*** Begin section ***

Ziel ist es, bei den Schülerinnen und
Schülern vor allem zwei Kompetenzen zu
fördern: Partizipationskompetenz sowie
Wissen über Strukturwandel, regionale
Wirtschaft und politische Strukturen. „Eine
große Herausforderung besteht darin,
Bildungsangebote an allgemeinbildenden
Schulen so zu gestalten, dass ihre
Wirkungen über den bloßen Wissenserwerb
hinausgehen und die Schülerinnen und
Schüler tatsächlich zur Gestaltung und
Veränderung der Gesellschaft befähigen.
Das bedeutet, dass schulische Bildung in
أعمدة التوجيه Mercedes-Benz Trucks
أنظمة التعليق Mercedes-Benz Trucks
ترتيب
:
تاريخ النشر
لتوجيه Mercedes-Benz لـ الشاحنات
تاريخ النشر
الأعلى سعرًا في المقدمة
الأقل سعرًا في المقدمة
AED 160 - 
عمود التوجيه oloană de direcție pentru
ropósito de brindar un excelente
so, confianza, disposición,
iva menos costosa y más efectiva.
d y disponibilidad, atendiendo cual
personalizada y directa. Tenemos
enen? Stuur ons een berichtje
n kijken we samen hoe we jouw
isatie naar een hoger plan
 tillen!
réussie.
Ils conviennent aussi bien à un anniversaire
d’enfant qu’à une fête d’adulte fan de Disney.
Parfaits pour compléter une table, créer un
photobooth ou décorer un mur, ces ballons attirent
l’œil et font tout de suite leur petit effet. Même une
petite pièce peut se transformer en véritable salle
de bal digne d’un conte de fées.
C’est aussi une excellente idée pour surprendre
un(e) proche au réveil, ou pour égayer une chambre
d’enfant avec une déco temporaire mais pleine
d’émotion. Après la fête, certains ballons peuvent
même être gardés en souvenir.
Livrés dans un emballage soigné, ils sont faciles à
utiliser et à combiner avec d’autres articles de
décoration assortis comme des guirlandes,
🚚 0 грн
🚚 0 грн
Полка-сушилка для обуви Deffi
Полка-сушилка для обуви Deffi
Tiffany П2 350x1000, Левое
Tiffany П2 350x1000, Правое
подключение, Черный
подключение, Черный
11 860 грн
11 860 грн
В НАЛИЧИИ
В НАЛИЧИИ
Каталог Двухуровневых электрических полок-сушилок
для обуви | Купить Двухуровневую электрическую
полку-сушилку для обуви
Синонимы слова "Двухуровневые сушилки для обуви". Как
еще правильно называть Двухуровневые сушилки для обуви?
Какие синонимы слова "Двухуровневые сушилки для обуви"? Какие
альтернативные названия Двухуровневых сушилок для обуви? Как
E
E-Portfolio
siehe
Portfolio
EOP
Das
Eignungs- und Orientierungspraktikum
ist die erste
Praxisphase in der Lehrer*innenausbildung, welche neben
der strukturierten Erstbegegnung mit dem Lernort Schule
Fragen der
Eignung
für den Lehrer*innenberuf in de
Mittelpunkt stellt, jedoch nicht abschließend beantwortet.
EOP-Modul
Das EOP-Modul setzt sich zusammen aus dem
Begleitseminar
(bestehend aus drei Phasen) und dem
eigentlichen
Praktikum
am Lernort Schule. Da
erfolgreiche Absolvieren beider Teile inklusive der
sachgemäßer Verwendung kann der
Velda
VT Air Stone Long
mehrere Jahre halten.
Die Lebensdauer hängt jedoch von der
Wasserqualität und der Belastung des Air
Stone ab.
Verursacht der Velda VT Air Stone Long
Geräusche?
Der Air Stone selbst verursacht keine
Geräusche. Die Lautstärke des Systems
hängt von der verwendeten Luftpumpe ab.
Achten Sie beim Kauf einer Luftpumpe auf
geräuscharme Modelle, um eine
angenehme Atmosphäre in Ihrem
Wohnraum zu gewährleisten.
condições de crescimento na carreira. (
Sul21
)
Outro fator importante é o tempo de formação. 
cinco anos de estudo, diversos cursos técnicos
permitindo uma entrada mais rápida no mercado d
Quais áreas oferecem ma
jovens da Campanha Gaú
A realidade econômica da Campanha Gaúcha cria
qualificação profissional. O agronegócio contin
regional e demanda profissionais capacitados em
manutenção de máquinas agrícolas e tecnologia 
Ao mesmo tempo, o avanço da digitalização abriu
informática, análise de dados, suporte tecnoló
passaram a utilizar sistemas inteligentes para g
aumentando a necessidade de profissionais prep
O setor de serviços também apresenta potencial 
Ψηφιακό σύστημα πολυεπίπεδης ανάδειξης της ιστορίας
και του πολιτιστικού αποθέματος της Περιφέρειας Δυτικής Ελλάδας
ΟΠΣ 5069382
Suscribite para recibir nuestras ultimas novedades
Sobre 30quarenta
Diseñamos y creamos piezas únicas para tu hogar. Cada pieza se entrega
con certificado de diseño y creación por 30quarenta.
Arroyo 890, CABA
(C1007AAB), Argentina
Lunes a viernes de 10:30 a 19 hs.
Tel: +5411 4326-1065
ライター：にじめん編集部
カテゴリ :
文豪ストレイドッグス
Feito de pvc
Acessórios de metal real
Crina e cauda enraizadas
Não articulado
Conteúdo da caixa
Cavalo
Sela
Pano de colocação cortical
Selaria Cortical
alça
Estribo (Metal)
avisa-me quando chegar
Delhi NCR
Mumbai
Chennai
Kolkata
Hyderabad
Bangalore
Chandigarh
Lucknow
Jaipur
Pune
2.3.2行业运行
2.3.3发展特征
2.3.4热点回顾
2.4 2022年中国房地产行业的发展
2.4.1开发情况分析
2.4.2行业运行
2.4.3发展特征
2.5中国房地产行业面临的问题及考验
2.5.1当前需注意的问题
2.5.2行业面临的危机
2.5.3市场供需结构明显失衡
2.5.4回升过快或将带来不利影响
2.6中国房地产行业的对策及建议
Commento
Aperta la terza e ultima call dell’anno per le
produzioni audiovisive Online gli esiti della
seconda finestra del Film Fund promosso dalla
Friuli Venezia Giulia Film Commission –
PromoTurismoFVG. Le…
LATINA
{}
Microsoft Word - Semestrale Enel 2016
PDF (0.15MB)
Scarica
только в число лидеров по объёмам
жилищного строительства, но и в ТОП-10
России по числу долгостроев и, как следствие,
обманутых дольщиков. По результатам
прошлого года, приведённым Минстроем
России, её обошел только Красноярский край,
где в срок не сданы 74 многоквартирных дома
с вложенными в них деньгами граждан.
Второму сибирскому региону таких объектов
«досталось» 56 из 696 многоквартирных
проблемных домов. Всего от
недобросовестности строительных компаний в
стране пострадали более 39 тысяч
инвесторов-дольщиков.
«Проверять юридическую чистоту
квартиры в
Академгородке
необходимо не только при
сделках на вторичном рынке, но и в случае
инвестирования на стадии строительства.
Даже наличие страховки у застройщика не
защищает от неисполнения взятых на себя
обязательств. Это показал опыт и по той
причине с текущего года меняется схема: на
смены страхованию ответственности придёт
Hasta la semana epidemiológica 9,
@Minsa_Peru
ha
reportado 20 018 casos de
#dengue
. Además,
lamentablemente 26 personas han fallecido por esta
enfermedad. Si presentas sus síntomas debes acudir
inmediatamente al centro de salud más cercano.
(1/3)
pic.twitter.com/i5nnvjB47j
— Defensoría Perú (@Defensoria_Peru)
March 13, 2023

*** End section ***

Exercise instructions => Looking at the listing above, which lines hold "Schülerinnen"? Copy every such line.

Exercise result =>
Ziel ist es, bei den Schülerinnen und
hinausgehen und die Schülerinnen und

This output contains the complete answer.